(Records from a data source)

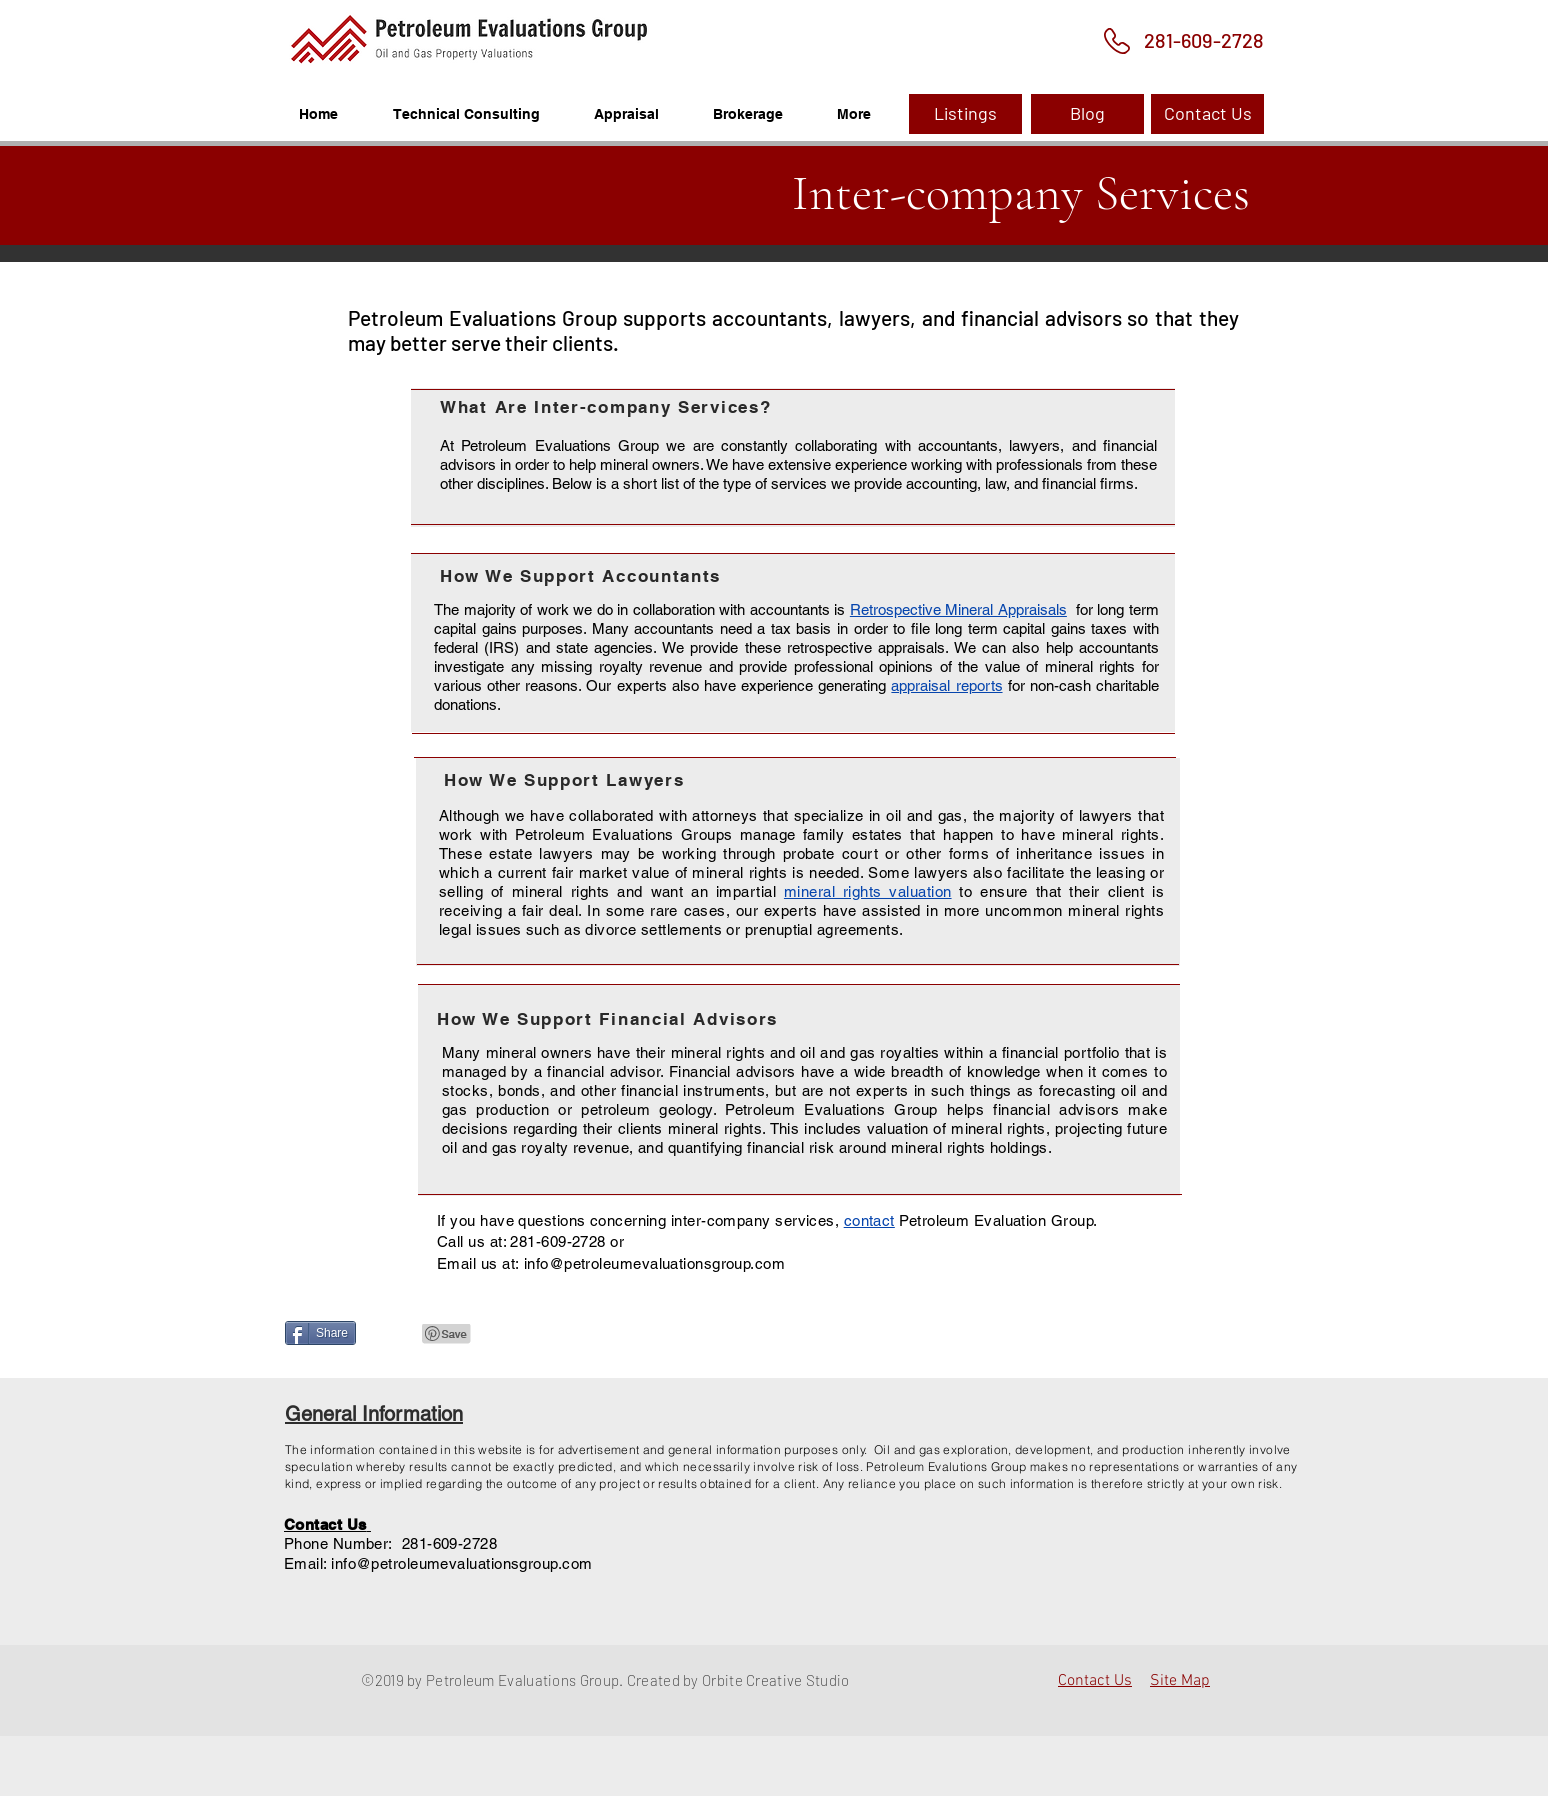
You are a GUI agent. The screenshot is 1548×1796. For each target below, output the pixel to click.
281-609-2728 (557, 1241)
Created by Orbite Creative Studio (738, 1680)
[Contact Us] (1207, 114)
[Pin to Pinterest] (447, 1334)
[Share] (320, 1333)
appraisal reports (946, 685)
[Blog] (1087, 114)
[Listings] (965, 114)
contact (869, 1220)
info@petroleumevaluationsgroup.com (461, 1563)
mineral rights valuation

The task> Repeat every record precisely. Any picture among them stays out of the copy.

Answer to the exercise>
You are a GUI agent. The screenshot is 1548×1796. For each target below, output the pixel to click.
281-609-2728 (557, 1241)
Created by Orbite Creative Studio (738, 1680)
[Contact Us] (1207, 114)
[Pin to Pinterest] (447, 1334)
[Share] (320, 1333)
appraisal reports (946, 685)
[Blog] (1087, 114)
[Listings] (965, 114)
contact (869, 1220)
info@petroleumevaluationsgroup.com (461, 1563)
mineral rights valuation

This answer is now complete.